United States District Court, Northern District of Illinois, E. D
April 26, 1982
RAYMOND KLIMZAK AND FRED J. KLIMZAK, PLAINTIFFS,
CITY OF CHICAGO, ET AL., DEFENDANTS.
The opinion of the court was delivered by: Shadur, District Judge.
MEMORANDUM OPINION AND ORDER
Raymond ("Raymond") and Fred ("Fred") Klimzak (collectively
father and son, have sued the City of Chicago ("City"), Kane
Services, Inc. ("Kane") and Jewel Companies, Inc. ("Jewel")

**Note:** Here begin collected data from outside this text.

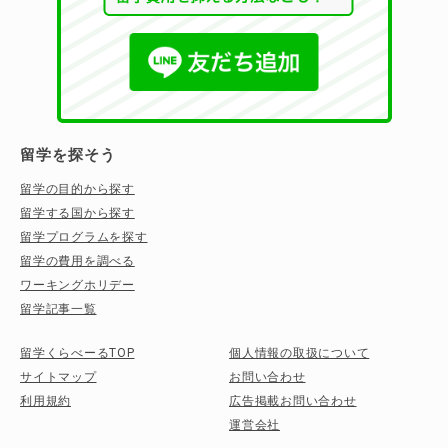
留学を探そう
留学の目的から探す
留学する国から探す
留学プログラムを探す
留学の費用を調べる
ワーキングホリデー
留学記事一覧
留学くらべーるTOP
個人情報の取扱について
サイトマップ
お問い合わせ
利用規約
広告掲載お問い合わせ
運営会社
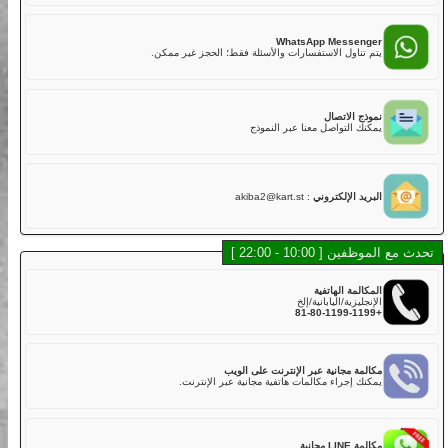
02
هل لديكم تأمين؟
نعم. تشمل خطتنا التأمينية القياسية مع تغطية أساسية في رسوم
LINE Mess
الجولة,
 أسرع للدردشة، الموظفون والشات بوت سيساعدونك.
ولكن عليك دفع الخصم إذا كانت هناك أضرار في الكارت بسبب
الاصطدام أو الخدوش أو القيادة الخشنة أو الحوادث. يتم تحصيل خصم
قدره 50,000 ين لكل مركبة مباشرة بعد الجولة.
WhatsApp Messe
خطة التأمين القياسية تغطي:
اول الاستفسارات والأسئلة فقط؛ الحجز غير ممكن.
・الإصابة الجسدية (بخلاف السائق): 800,000,000 ين
・الأضرار المادية (بخلاف السائق): 2,000,000 ين
・إصابة السائق: 5,000,000 ين
الاتصال
لذلك، نوصي بشدة لعملائنا الكرام اختيار خطة التأمين الكامل عند
التواصل معنا عبر النموذج
الحجز عبر الإنترنت أو في المتجر مقابل رسوم إضافية.
خطة التأمين الكامل تغطي:
・الإصابة الجسدية (بخلاف السائق): 800,000,000 ين
・الأضرار المادية (بخلاف السائق): 2,000,000 ين
 الإلكتروني
:
akiba2@kart.st
・إصابة السائق: 5,000,000 ين
03
هل توجد كارتات يمكن أن تستوعب أكثر من راكب؟
10 - 22:00 ]
في الوقت الحالي، لا نقدم كارتات تدعم أكثر من راكب في نفس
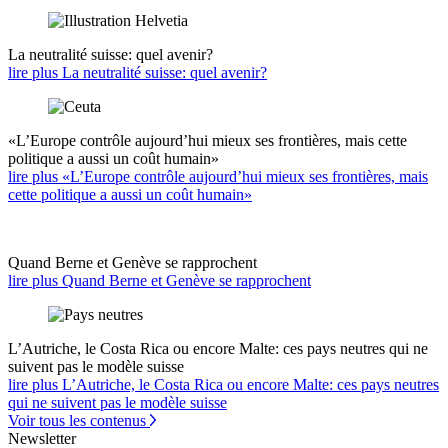
La neutralité suisse: quel avenir?
lire plus La neutralité suisse: quel avenir?
«L’Europe contrôle aujourd’hui mieux ses frontières, mais cette
politique a aussi un coût humain»
lire plus «L’Europe contrôle aujourd’hui mieux ses frontières, mais
cette politique a aussi un coût humain»
Quand Berne et Genève se rapprochent
lire plus Quand Berne et Genève se rapprochent
L’Autriche, le Costa Rica ou encore Malte: ces pays neutres qui ne
suivent pas le modèle suisse
lire plus L’Autriche, le Costa Rica ou encore Malte: ces pays neutres
qui ne suivent pas le modèle suisse
Voir tous les contenus
Newsletter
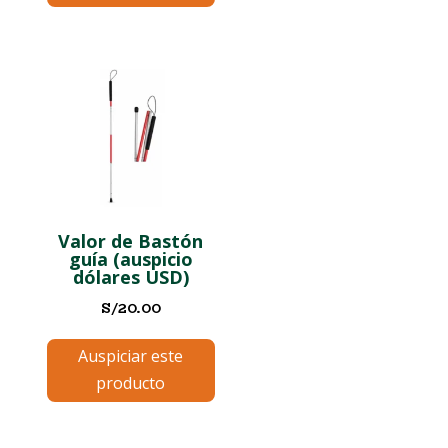
Valor de Bastón
guía (auspicio
dólares USD)
S/
20.00
Auspiciar este
producto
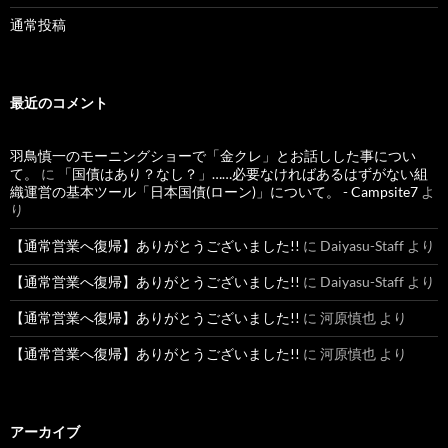
通常投稿
最近のコメント
羽鳥慎一のモーニングショーで「金クレ」とお話しした事につい
て。
に
「国債はあり？なし？」……必要なければあるはずがない組
織運営の基本ツール「日本国債(ローン)」について。 - Campsite7
よ
り
【通常営業へ復帰】ありがとうございました!!
に
Daiyasu-Staff
より
【通常営業へ復帰】ありがとうございました!!
に
Daiyasu-Staff
より
【通常営業へ復帰】ありがとうございました!!
に
河原慎也
より
【通常営業へ復帰】ありがとうございました!!
に
河原慎也
より
アーカイブ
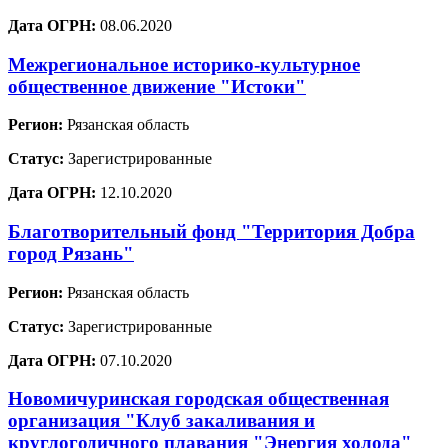
Дата ОГРН:
08.06.2020
Межрегиональное историко-культурное
общественное движение "Истоки"
Регион:
Рязанская область
Статус:
Зарегистрированные
Дата ОГРН:
12.10.2020
Благотворительный фонд "Территория Добра
город Рязань"
Регион:
Рязанская область
Статус:
Зарегистрированные
Дата ОГРН:
07.10.2020
Новомичуринская городская общественная
организация "Клуб закаливания и
круглогодичного плавания "Энергия холода"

under 42 U.S.C. § 1983 ("Section 1983"), charging several
violations of law in the course of a wrongful detention and
then wrongful arrest. Both the City and Jewel have moved that
they be dismissed from the action for failure to state a cause
of action and, in Jewel's case, for lack of subject matter
jurisdiction as well.
Because the Complaint may not fairly be read to claim that
Jewel acted "under color" of state law as required by Section
1983, the Complaint is dismissed as to Jewel. Kane stands in
exactly the same posture as Jewel under the Complaint, and the
Court therefore dismisses the Complaint as to Kane sua sponte.
Finally, the City's motion to dismiss is likewise granted. All
three dismissals are however without prejudice.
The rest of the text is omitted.